## Your task
Up to and including the line that contains "Dortmund-Derne", write out every line of the entries exactly, beginning with the first. Omit the pictures.

## Data excerpts
··········
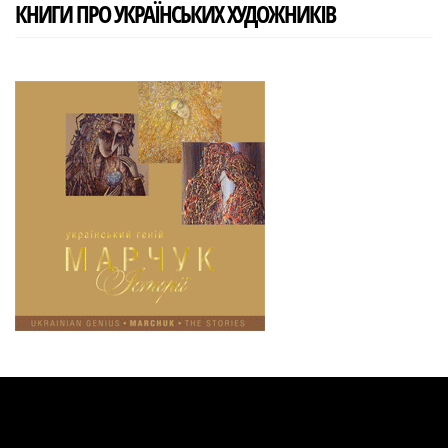
КНИГИ ПРО УКРАЇНСЬКИХ ХУДОЖНИКІВ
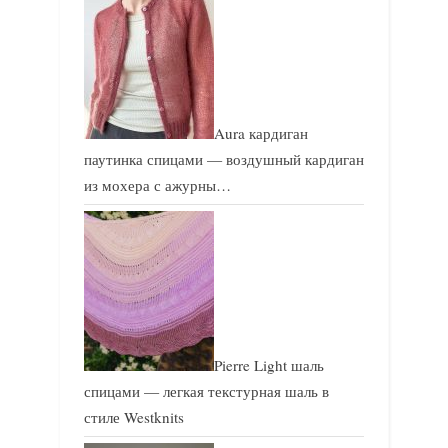
Aura кардиган
паутинка спицами — воздушный кардиган
из мохера с ажурны…
Pierre Light шаль
спицами — легкая текстурная шаль в
стиле Westknits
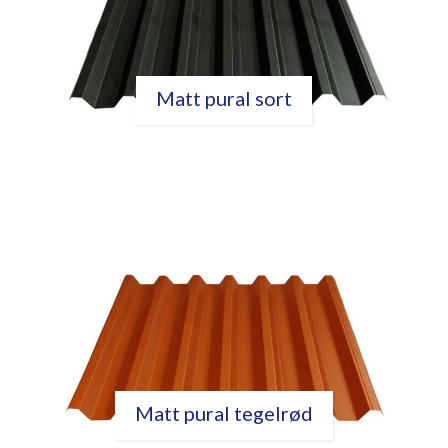
Matt pural sort
Matt pural tegelrød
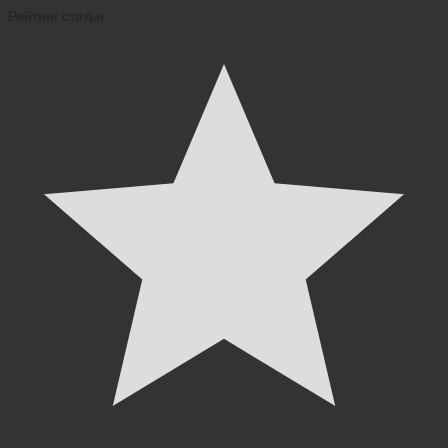
Рейтинг статьи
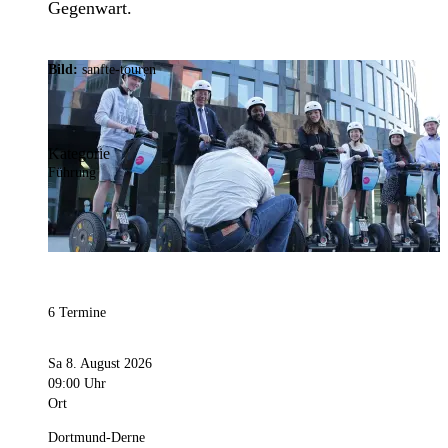
Gegenwart.
Bild:
sanfte-touren
Kategorie
Führung
6 Termine
Sa 8. August 2026
09:00 Uhr
Ort
Dortmund-Derne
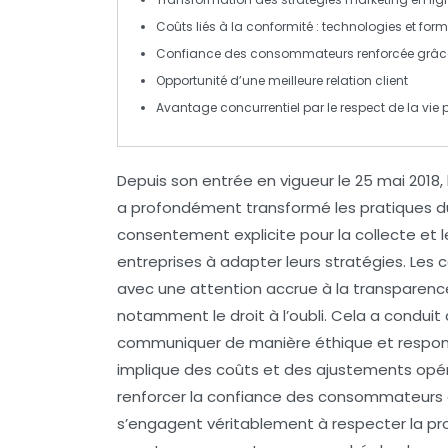
Coûts liés à la conformité : technologies et
form
Confiance
des consommateurs renforcée grâce
Opportunité d’une meilleure
relation client
Avantage concurrentiel
par le respect de la vie 
Depuis son
entrée en vigueur
le 25 mai 2018,
a profondément transformé les pratiques 
consentement explicite
pour la collecte et 
entreprises à adapter leurs stratégies. Les
c
avec une attention accrue à la
transparenc
notamment le
droit à l’oubli
. Cela a conduit
communiquer de manière éthique et respons
implique des coûts et des ajustements opér
renforcer la
confiance des consommateurs
s’engagent véritablement à respecter la
pr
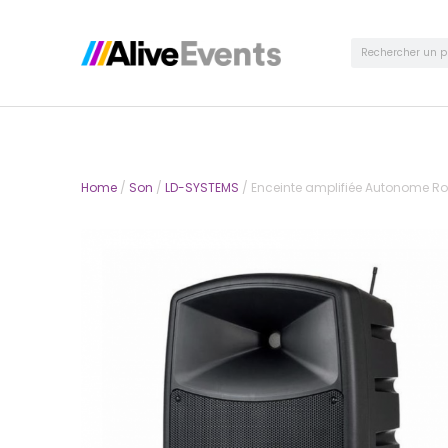
Home
/
Son
/
LD-SYSTEMS
/ Enceinte amplifiée Autonome R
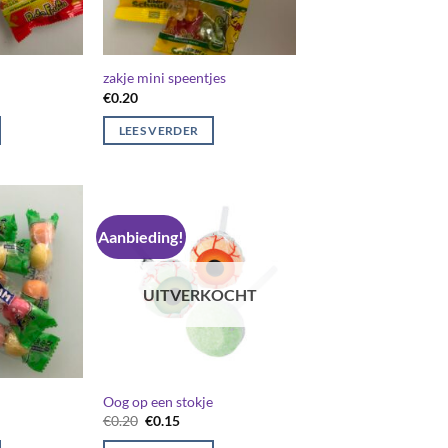
zakje mini speentjes
€
0.20
LEES VERDER
Aanbieding!
UITVERKOCHT
Oog op een stokje
Oorspronkelijke
Huidige
€
0.20
€
0.15
prijs
prijs
was:
is:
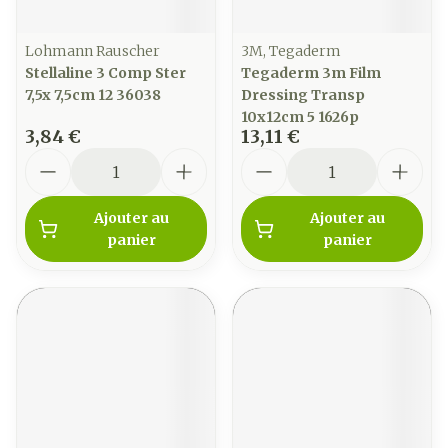
Lohmann Rauscher
3M, Tegaderm
Stellaline 3 Comp Ster
Tegaderm 3m Film
7,5x 7,5cm 12 36038
Dressing Transp
10x12cm 5 1626p
3,84 €
13,11 €
Quantité
Quantité
Ajouter au
Ajouter au
panier
panier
··········
## Reply
КНИГИ ПРО УКРАЇНСЬКИХ ХУДОЖНИКІВ
Aura кардиган
паутинка спицами — воздушный кардиган
из мохера с ажурны…
Pierre Light шаль
спицами — легкая текстурная шаль в
стиле Westknits
Matt pural sort
Matt pural tegelrød
Рейтинг статьи
Gegenwart.
Bild:
sanfte-touren
Kategorie
Führung
6 Termine
Sa 8. August 2026
09:00 Uhr
Ort
Dortmund-Derne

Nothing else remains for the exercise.